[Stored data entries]
□ □ □ □ □
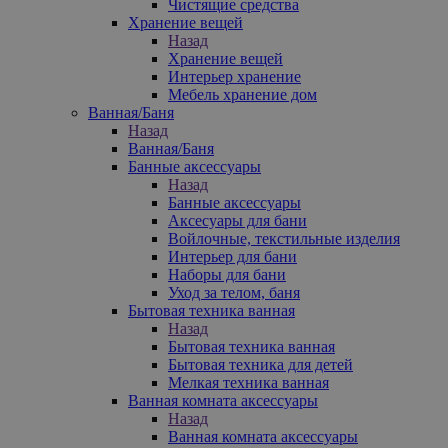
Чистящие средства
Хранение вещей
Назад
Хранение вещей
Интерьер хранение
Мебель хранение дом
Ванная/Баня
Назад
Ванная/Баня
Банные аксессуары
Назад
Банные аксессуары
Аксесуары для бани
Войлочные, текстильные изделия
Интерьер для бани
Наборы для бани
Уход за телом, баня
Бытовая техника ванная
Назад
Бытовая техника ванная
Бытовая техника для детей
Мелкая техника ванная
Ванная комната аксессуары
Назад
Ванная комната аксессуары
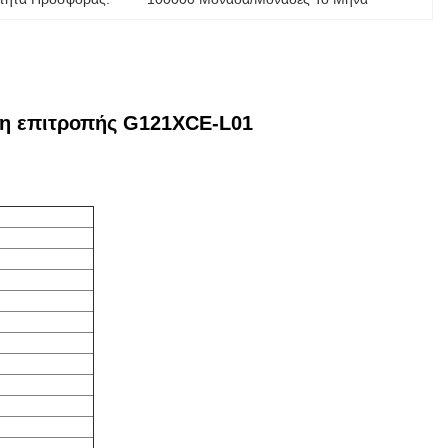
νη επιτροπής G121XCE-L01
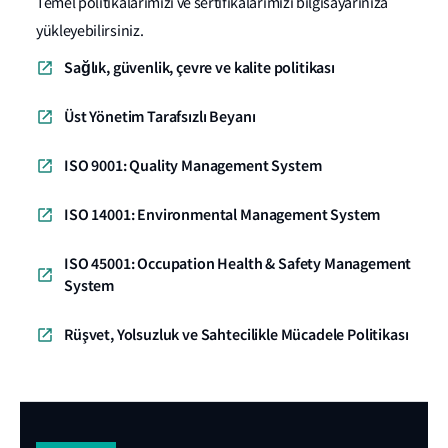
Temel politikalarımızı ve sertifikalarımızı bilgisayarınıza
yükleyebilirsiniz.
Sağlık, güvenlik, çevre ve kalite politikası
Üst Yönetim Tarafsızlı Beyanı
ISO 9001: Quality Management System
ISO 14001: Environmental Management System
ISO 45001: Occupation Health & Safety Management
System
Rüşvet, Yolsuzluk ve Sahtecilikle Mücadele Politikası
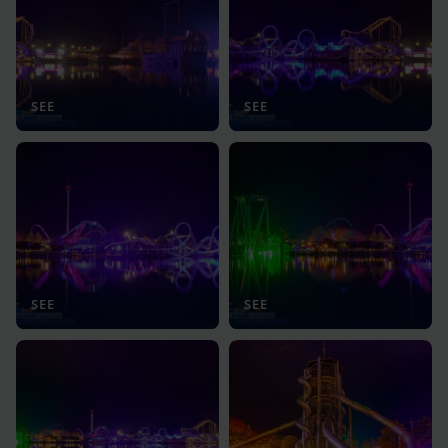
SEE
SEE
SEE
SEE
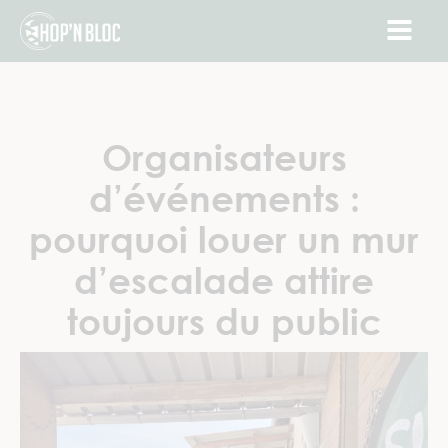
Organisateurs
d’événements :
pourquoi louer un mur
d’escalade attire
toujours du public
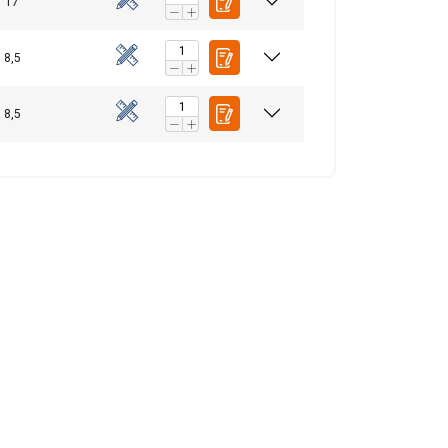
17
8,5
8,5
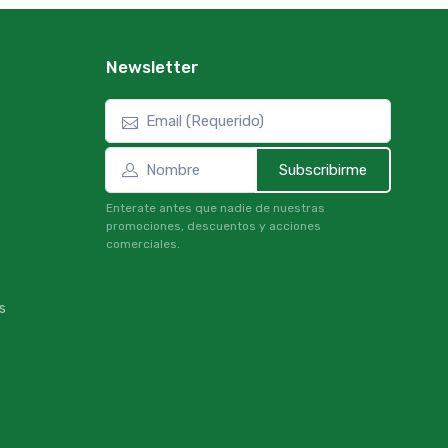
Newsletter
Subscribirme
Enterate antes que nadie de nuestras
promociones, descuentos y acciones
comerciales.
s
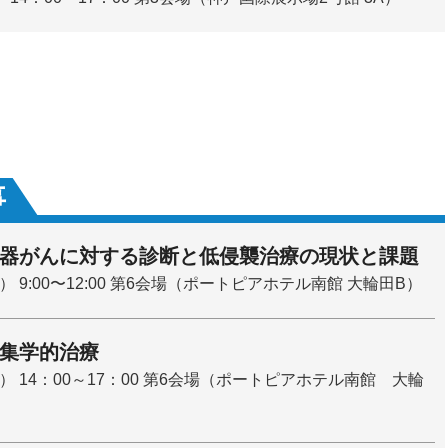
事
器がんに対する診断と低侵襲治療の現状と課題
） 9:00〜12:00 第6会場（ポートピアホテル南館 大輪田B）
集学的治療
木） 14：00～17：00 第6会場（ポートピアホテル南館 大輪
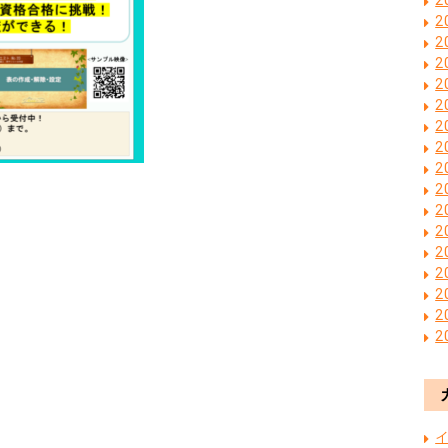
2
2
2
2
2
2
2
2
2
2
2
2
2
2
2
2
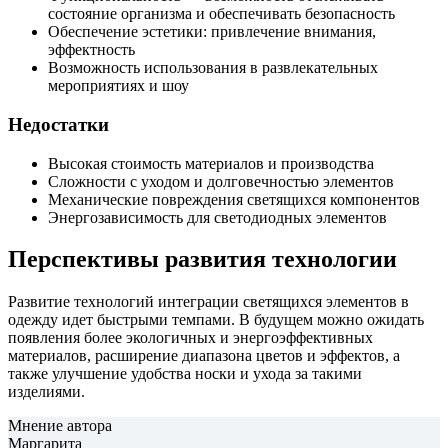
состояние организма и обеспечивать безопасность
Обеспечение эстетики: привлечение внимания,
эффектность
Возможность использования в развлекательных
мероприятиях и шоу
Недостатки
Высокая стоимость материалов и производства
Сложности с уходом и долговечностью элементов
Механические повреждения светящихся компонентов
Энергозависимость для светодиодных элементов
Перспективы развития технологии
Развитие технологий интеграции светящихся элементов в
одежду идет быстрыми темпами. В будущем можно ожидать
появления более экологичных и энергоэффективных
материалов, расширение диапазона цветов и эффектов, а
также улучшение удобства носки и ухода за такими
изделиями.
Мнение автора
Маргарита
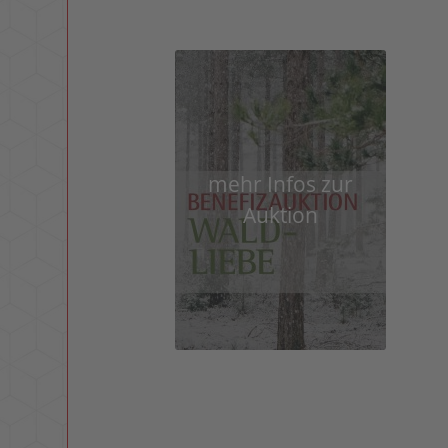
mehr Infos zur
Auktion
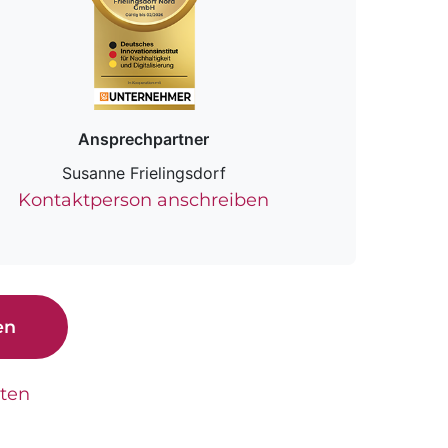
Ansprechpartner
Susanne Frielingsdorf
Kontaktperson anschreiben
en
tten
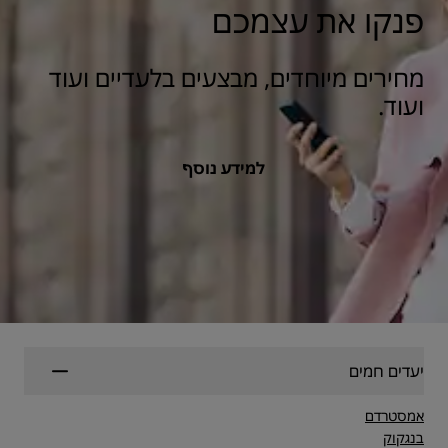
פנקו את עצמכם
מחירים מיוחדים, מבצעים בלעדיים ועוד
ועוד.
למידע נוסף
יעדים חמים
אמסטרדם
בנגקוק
□ □ □ □ □
Instructions to follow ▸
Print again, exactly, the lines of the records above from the first line through the line with "Высокая стоимость материалов и производства". No pictures.

Exercise response ▸
Чистящие средства
Хранение вещей
Назад
Хранение вещей
Интерьер хранение
Мебель хранение дом
Ванная/Баня
Назад
Ванная/Баня
Банные аксессуары
Назад
Банные аксессуары
Аксесуары для бани
Войлочные, текстильные изделия
Интерьер для бани
Наборы для бани
Уход за телом, баня
Бытовая техника ванная
Назад
Бытовая техника ванная
Бытовая техника для детей
Мелкая техника ванная
Ванная комната аксессуары
Назад
Ванная комната аксессуары
νη επιτροπής G121XCE-L01
Temel politikalarımızı ve sertifikalarımızı bilgisayarınıza
yükleyebilirsiniz.
Sağlık, güvenlik, çevre ve kalite politikası
Üst Yönetim Tarafsızlı Beyanı
ISO 9001: Quality Management System
ISO 14001: Environmental Management System
ISO 45001: Occupation Health & Safety Management
System
Rüşvet, Yolsuzluk ve Sahtecilikle Mücadele Politikası
SEE
SEE
SEE
SEE
Organisateurs
d’événements :
pourquoi louer un mur
d’escalade attire
toujours du public
17
8,5
8,5
Newsletter
Subscribirme
Enterate antes que nadie de nuestras
promociones, descuentos y acciones
comerciales.
s
事
器がんに対する診断と低侵襲治療の現状と課題
） 9:00〜12:00 第6会場（ポートピアホテル南館 大輪田B）
集学的治療
木） 14：00～17：00 第6会場（ポートピアホテル南館 大輪
2
2
2
2
2
2
2
2
2
2
2
2
2
2
2
2
состояние организма и обеспечивать безопасность
Обеспечение эстетики: привлечение внимания,
эффектность
Возможность использования в развлекательных
мероприятиях и шоу
Недостатки
Высокая стоимость материалов и производства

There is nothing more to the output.